Human Rights Watch Report Says Police Failed To Protect Students During JNU Rampage

by GoNews Desk 4 years ago Views 2156

Human Rights Watch Report Says Police Failed To Pr
International NGO, Human Rights Watch, has published a scathing report on the JNU violence and the failure and apparent complicity of the Delhi Police and the administration in the mob attack by masked men and women on the university campus which left scores of students and teachers injured.

The New York-based rights watchdog stated on Tuesday that “police in India failed to intervene when alleged supporters of the ruling Bharatiya Janata Party (BJP) assaulted university students in Delhi on January 5, 2020. Witnesses reported that dozens of masked men and several women carrying sticks, hammers, and bricks and shouting pro-government Hindu nationalist slogans entered Jawaharlal Nehru University and went on a violent rampage inside the campus for about three hours, injuring more than 30 students and teachers”.

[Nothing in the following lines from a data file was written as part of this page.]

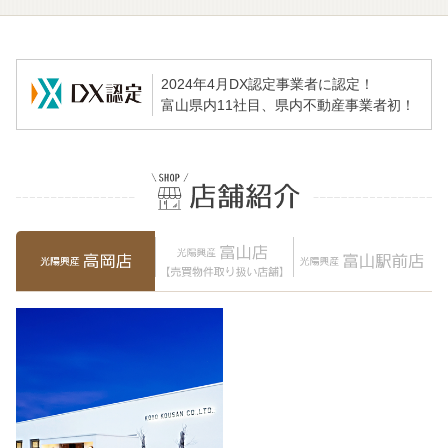
2024年4月DX認定事業者に認定！
富山県内11社目、県内不動産事業者初！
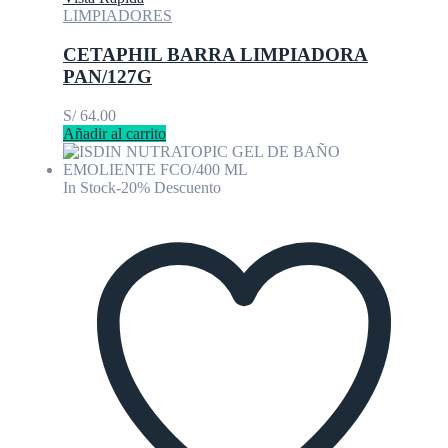
LIMPIADORES
CETAPHIL BARRA LIMPIADORA
PAN/127G
S/
64.00
Añadir al carrito
In Stock
-20% Descuento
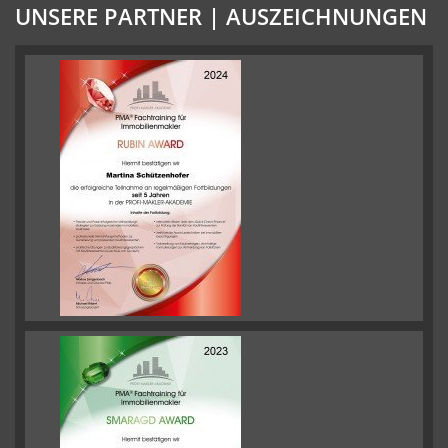
UNSERE PARTNER | AUSZEICHNUNGEN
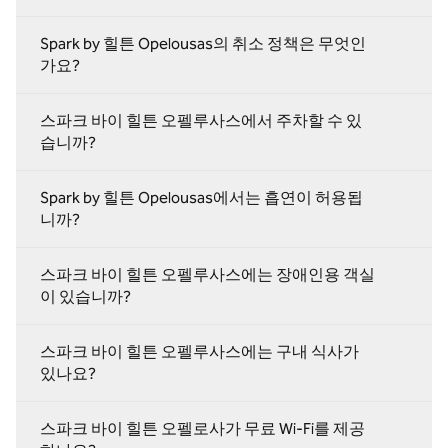
Spark by 힐튼 Opelousas의 취소 정책은 무엇인
가요?
스파크 바이 힐튼 오펠루사스에서 주차할 수 있
습니까?
Spark by 힐튼 Opelousas에서는 흡연이 허용됩
니까?
스파크 바이 힐튼 오펠루사스에는 장애인용 객실
이 있습니까?
스파크 바이 힐튼 오펠루사스에는 구내 식사가
있나요?
스파크 바이 힐튼 오펠로사가 무료 Wi-Fi를 제공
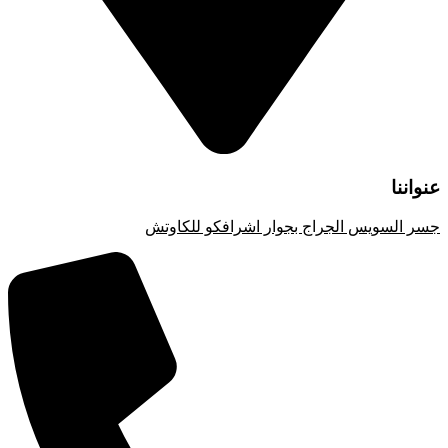
عنواننا
جسر السويس الجراج بجوار اشرافكو للكاوتش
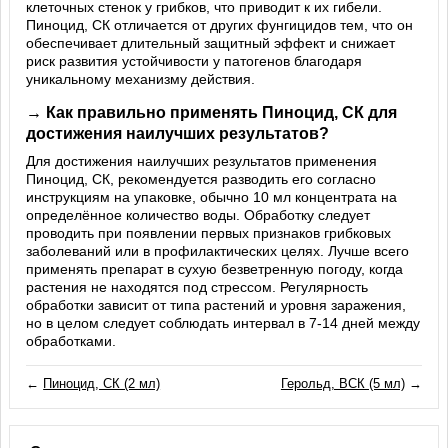
клеточных стенок у грибков, что приводит к их гибели.
Пиноцид, СК отличается от других фунгицидов тем, что он
обеспечивает длительный защитный эффект и снижает
риск развития устойчивости у патогенов благодаря
уникальному механизму действия.
→ Как правильно применять Пиноцид, СК для
достижения наилучших результатов?
Для достижения наилучших результатов применения
Пиноцид, СК, рекомендуется разводить его согласно
инструкциям на упаковке, обычно 10 мл концентрата на
определённое количество воды. Обработку следует
проводить при появлении первых признаков грибковых
заболеваний или в профилактических целях. Лучше всего
применять препарат в сухую безветренную погоду, когда
растения не находятся под стрессом. Регулярность
обработки зависит от типа растений и уровня заражения,
но в целом следует соблюдать интервал в 7-14 дней между
обработками.
←
Пиноцид, СК (2 мл)
Герольд, ВСК (5 мл)
→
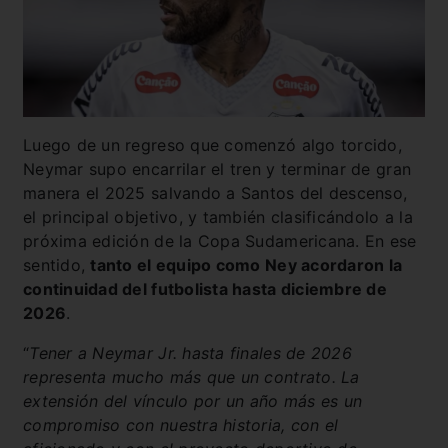
Luego de un regreso que comenzó algo torcido,
Neymar supo encarrilar el tren y terminar de gran
manera el 2025 salvando a Santos del descenso,
el principal objetivo, y también clasificándolo a la
próxima edición de la Copa Sudamericana. En ese
sentido,
tanto el equipo como Ney acordaron la
continuidad del futbolista hasta diciembre de
2026
.
“
Tener a Neymar Jr. hasta finales de 2026
representa mucho más que un contrato. La
extensión del vínculo por un año más es un
compromiso con nuestra historia, con el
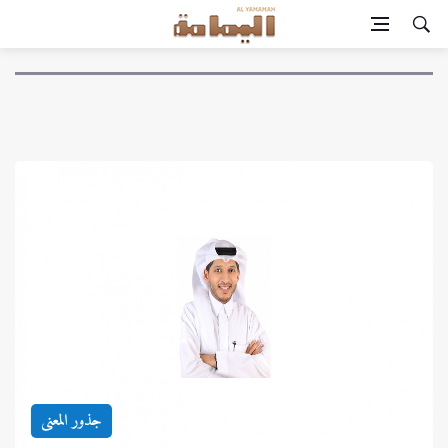
جذور المعنى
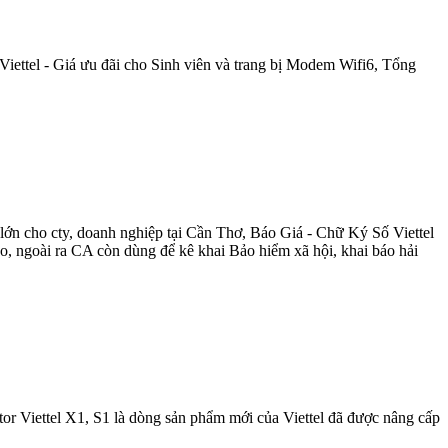
iettel - Giá ưu đãi cho Sinh viên và trang bị Modem Wifi6, Tổng
n cho cty, doanh nghiệp tại Cần Thơ, Báo Giá - Chữ Ký Số Viettel
o, ngoài ra CA còn dùng để kê khai Bảo hiểm xã hội, khai báo hải
or Viettel X1, S1 là dòng sản phẩm mới của Viettel đã được nâng cấp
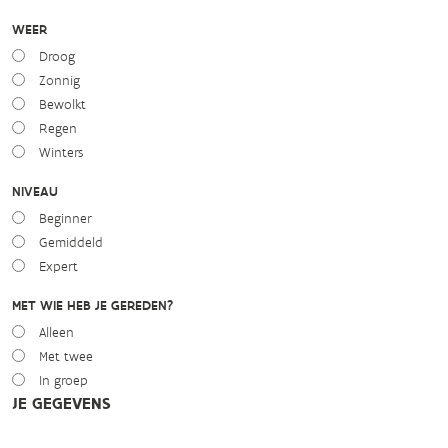
WEER
Droog
Zonnig
Bewolkt
Regen
Winters
NIVEAU
Beginner
Gemiddeld
Expert
MET WIE HEB JE GEREDEN?
Alleen
Met twee
In groep
JE GEGEVENS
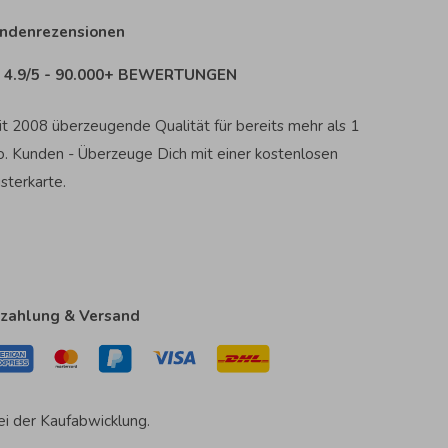
ndenrezensionen
4.9/5 - 90.000+ BEWERTUNGEN
it 2008 überzeugende Qualität für bereits mehr als 1
o. Kunden - Überzeuge Dich mit einer kostenlosen
sterkarte.
zahlung & Versand
ei der Kaufabwicklung.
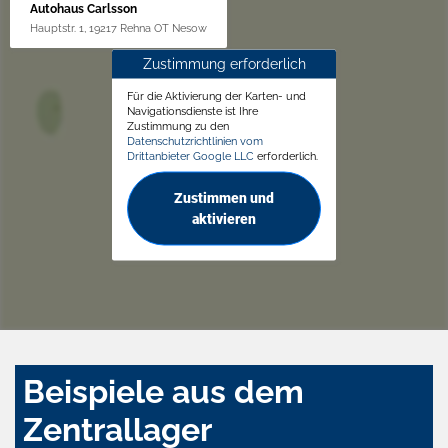
Autohaus Carlsson
Hauptstr. 1, 19217 Rehna OT Nesow
Zustimmung erforderlich
Für die Aktivierung der Karten- und
Navigationsdienste ist Ihre
Zustimmung zu den
Datenschutzrichtlinien vom
Drittanbieter Google LLC
erforderlich.
Zustimmen und
aktivieren
Beispiele aus dem
Zentrallager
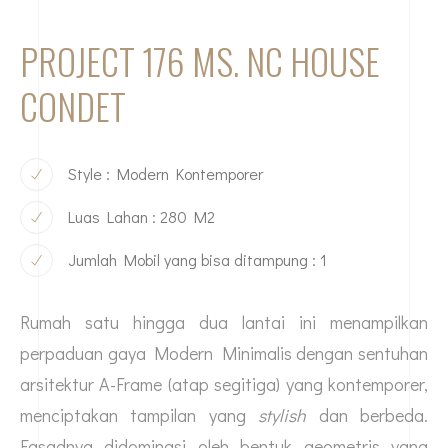
PROJECT 176 MS. NC HOUSE
CONDET
Style : Modern Kontemporer
Luas Lahan : 280 M2
Jumlah Mobil yang bisa ditampung : 1
Rumah satu hingga dua lantai ini menampilkan
perpaduan gaya Modern Minimalis dengan sentuhan
arsitektur A-Frame (atap segitiga) yang kontemporer,
menciptakan tampilan yang
stylish
dan berbeda.
Fasadnya didominasi oleh bentuk geometris yang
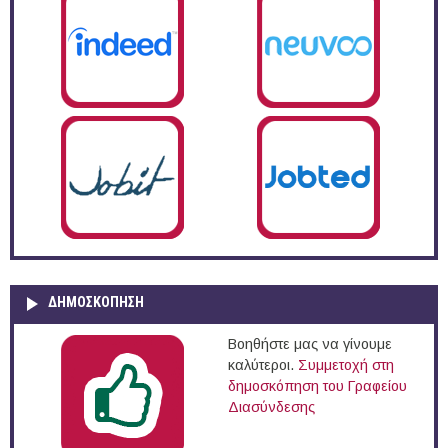
ΔΗΜΟΣΚΌΠΗΣΗ
Βοηθήστε μας να γίνουμε
καλύτεροι.
Συμμετοχή στη
δημοσκόπηση του Γραφείου
Διασύνδεσης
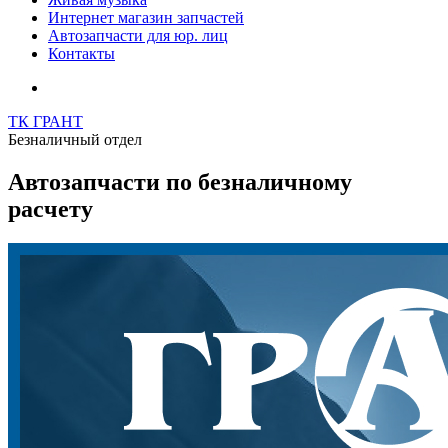
Интернет магазин запчастей
Автозапчасти для юр. лиц
Контакты
ТК ГРАНТ
Безналичный отдел
Автозапчасти по безналичному
расчету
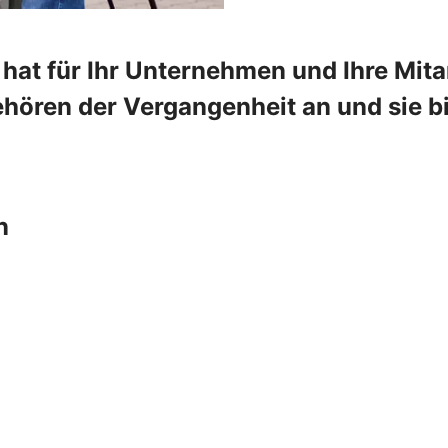
hat für Ihr Unternehmen und Ihre Mitar
hören der Vergangenheit an und sie bi
n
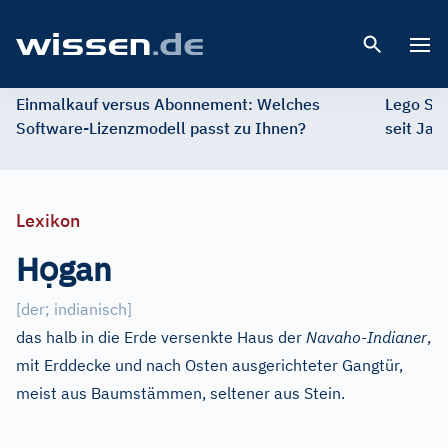
Open 
Einmalkauf versus Abonnement: Welches
Lego St
Software-Lizenzmodell passt zu Ihnen?
seit Jah
Lexikon
ọ
H
gan
[
der; indianisch
]
das halb in die Erde versenkte Haus der
Navaho-Indianer
,
mit Erddecke und nach Osten ausgerichteter Gangtür,
meist aus Baumstämmen, seltener aus Stein.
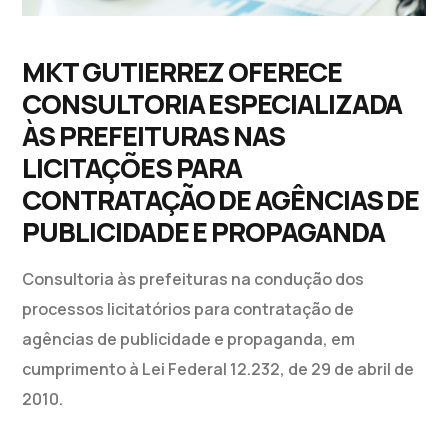
MKT GUTIERREZ OFERECE
CONSULTORIA ESPECIALIZADA
ÀS PREFEITURAS NAS
LICITAÇÕES PARA
CONTRATAÇÃO DE AGÊNCIAS DE
PUBLICIDADE E PROPAGANDA
Consultoria às prefeituras na condução dos
processos licitatórios para contratação de
agências de publicidade e propaganda, em
cumprimento à Lei Federal 12.232, de 29 de abril de
2010.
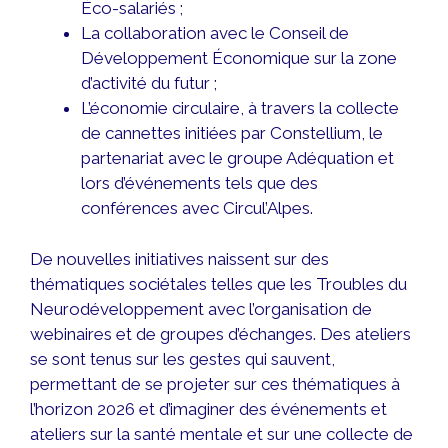
Éco-salariés ;
La collaboration avec le Conseil de
Développement Économique sur la zone
d’activité du futur ;
L’économie circulaire, à travers la collecte
de cannettes initiées par Constellium, le
partenariat avec le groupe Adéquation et
lors d’événements tels que des
conférences avec Circul’Alpes.
De nouvelles initiatives naissent sur des
thématiques sociétales telles que les Troubles du
Neurodéveloppement avec l’organisation de
webinaires et de groupes d’échanges. Des ateliers
se sont tenus sur les gestes qui sauvent,
permettant de se projeter sur ces thématiques à
l’horizon 2026 et d’imaginer des événements et
ateliers sur la santé mentale et sur une collecte de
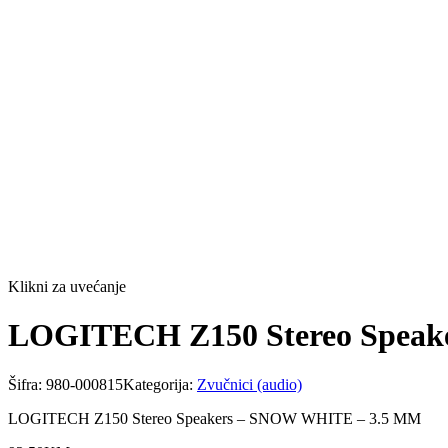
Klikni za uvećanje
LOGITECH Z150 Stereo Speak
Šifra:
980-000815
Kategorija:
Zvučnici (audio)
LOGITECH Z150 Stereo Speakers – SNOW WHITE – 3.5 MM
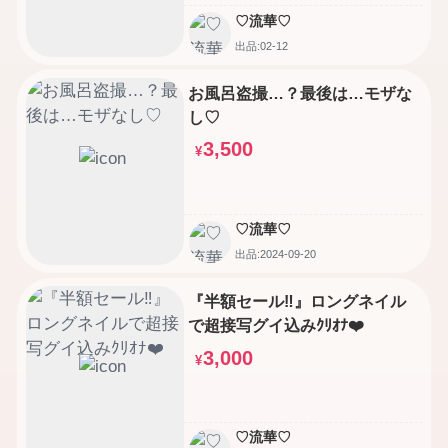
♡流華♡
出品:02-12
お風呂盗撮…？最後は…モザな
し♡
3,500
¥
♡流華♡
出品:2024-09-20
『半額セール‼️』ロングネイル
で超接写グイ込みｸﾘｵﾅ❤️
3,000
¥
♡流華♡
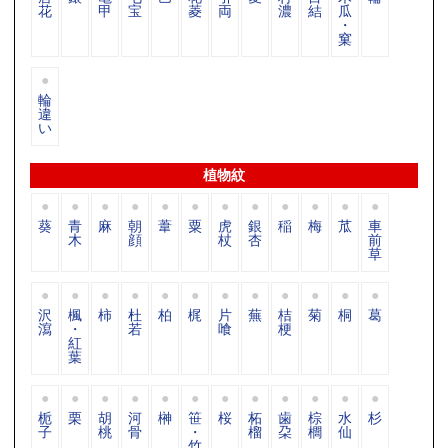
花
甲
宝
菱
両
濃
結
瓜
・
窠
輪
違
い
植物紋
葵
青
麻
朝
葦
粟
虎
銀
稲
梅
苽
車
木
顔
杖
杏
前
草
沢
楓
柿
杜
柏
梶
片
蕪
桔
菊
桐
葛
瀉
・
若
喰
梗
紅
葉
栀
栗
胡
河
榊
笹
桜
柘
歯
棕
水
杉
子
桃
骨
・
榴
朶
櫚
仙
竹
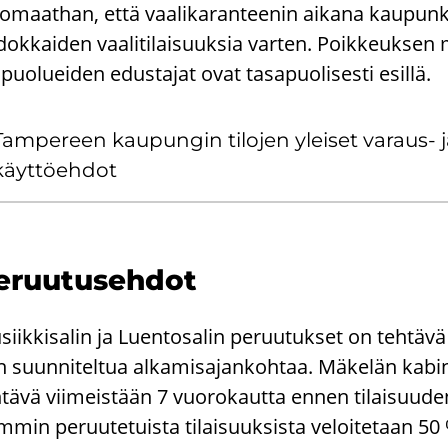
omaathan, että vaalikaranteenin aikana kaupunki 
okkaiden vaalitilaisuuksia varten. Poikkeuksen m
 puolueiden edustajat ovat tasapuolisesti esillä.
Tam­pe­reen kau­pun­gin ti­lo­jen ylei­set varaus-​ 
käyt­tö­eh­dot
e­ruu­tuseh­dot
iik­ki­sa­lin ja Luen­to­sa­lin pe­ruu­tuk­set on teh­tä­v
 suun­ni­tel­tua al­ka­mi­sa­jan­koh­taa. Mä­ke­län ka­bi­
­tä­vä vii­meis­tään 7 vuo­ro­kaut­ta ennen ti­lai­suu­de
­min pe­ruu­te­tuis­ta ti­lai­suuk­sis­ta ve­loi­te­taan 50 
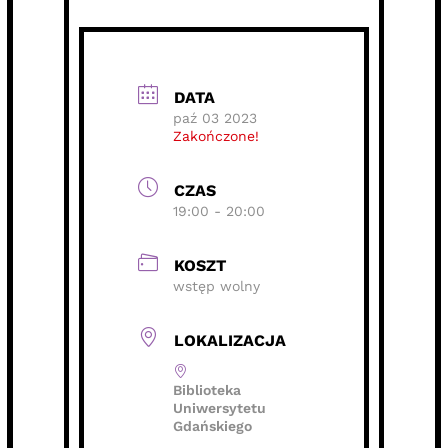
DATA
paź 03 2023
Zakończone!
CZAS
19:00 - 20:00
KOSZT
wstęp wolny
LOKALIZACJA
Biblioteka
Uniwersytetu
Gdańskiego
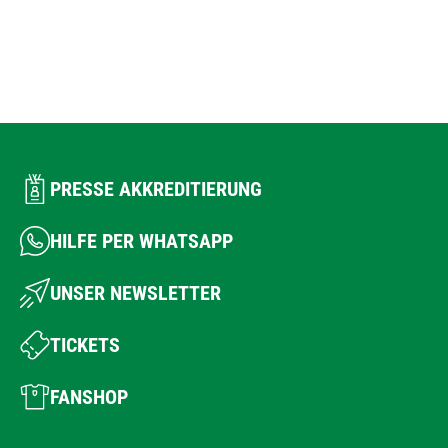
PRESSE AKKREDITIERUNG
HILFE PER WHATSAPP
UNSER NEWSLETTER
TICKETS
FANSHOP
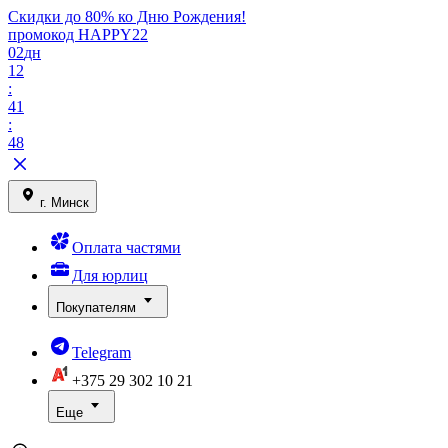
Скидки до 80% ко Дню Рождения!
промокод HAPPY22
02
дн
12
:
41
:
48
г. Минск
Оплата частями
Для юрлиц
Покупателям
Telegram
+375 29
302 10 21
Еще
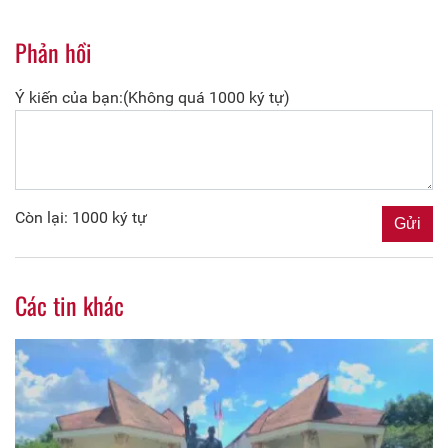
Phản hồi
Ý kiến của bạn:(Không quá 1000 ký tự)
Còn lại: 1000 ký tự
Các tin khác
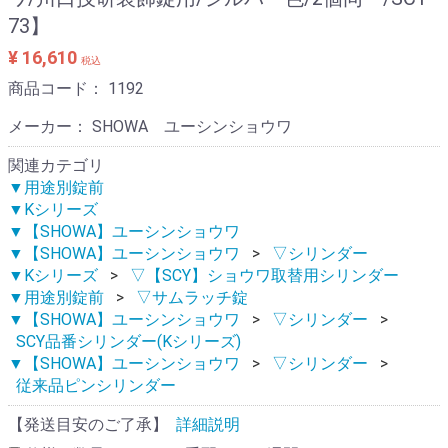
73】
¥ 16,610
税込
商品コード：
1192
メーカー： SHOWA ユーシンショウワ
関連カテゴリ
▼用途別錠前
▼Kシリーズ
▼【SHOWA】ユーシンショウワ
▼【SHOWA】ユーシンショウワ
▽シリンダー
▼Kシリーズ
▽【SCY】ショウワ取替用シリンダー
▼用途別錠前
▽サムラッチ錠
▼【SHOWA】ユーシンショウワ
▽シリンダー
SCY品番シリンダー(Kシリーズ)
▼【SHOWA】ユーシンショウワ
▽シリンダー
従来品ピンシリンダー
【発送目安のご了承】
詳細説明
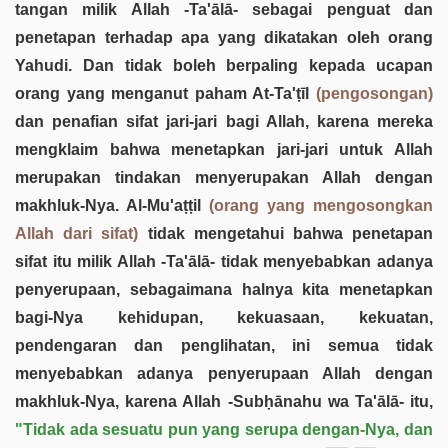
tangan milik Allah -Ta'ālā- sebagai penguat dan
penetapan terhadap apa yang dikatakan oleh orang
Yahudi. Dan tidak boleh berpaling kepada ucapan
orang yang menganut paham At-Ta'ṭīl
(pengosongan)
dan penafian sifat jari-jari bagi Allah, karena mereka
mengklaim bahwa menetapkan jari-jari untuk Allah
merupakan tindakan menyerupakan Allah dengan
makhluk-Nya. Al-Mu'aṭṭil
(orang yang mengosongkan
Allah dari sifat)
tidak mengetahui bahwa penetapan
sifat itu milik Allah -Ta'ālā- tidak menyebabkan adanya
penyerupaan, sebagaimana halnya kita menetapkan
bagi-Nya kehidupan, kekuasaan, kekuatan,
pendengaran dan penglihatan, ini semua tidak
menyebabkan adanya penyerupaan Allah dengan
makhluk-Nya, karena Allah -Subḥānahu wa Ta'ālā- itu,
"Tidak ada sesuatu pun yang serupa dengan-Nya, dan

The report goes on to say that “the Delhi police filed a complaint of rioting and assault against unknown people. However, a video shows the police allowing the attackers, many still carrying iron rods and sticks, to leave the campus without trying to detain or question them. The police also stood by and failed to act as a mob chanting nationalist slogans gathered at the campus gates, and beat journalists and a political activist. A mob also attacked an ambulance attempting to enter the campus to attend to injured students”.

South Asia Director of Human Right Watch, Meenakshi Ganguly said: “Students and teachers begged the police to intervene during the attack at Jawaharlal Nehru University, but the police simply stood and watched the attackers walk away”.

Several students told Human Rights Watch that the attackers were members of the Akhil Bharatiya Vidyarthi Parishad (ABVP), a student group affiliated with the BJP.

For the full report, click here

(New York-based Human Rights Watch investigates and reports on abuses happening in all corners of the world. It comprises roughly 450 people of 70-plus nationalities who are country experts, lawyers, journalists, and others who work to protect the most at risk, from vulnerable minorities and civilians in wartime, to refugees and children in need.)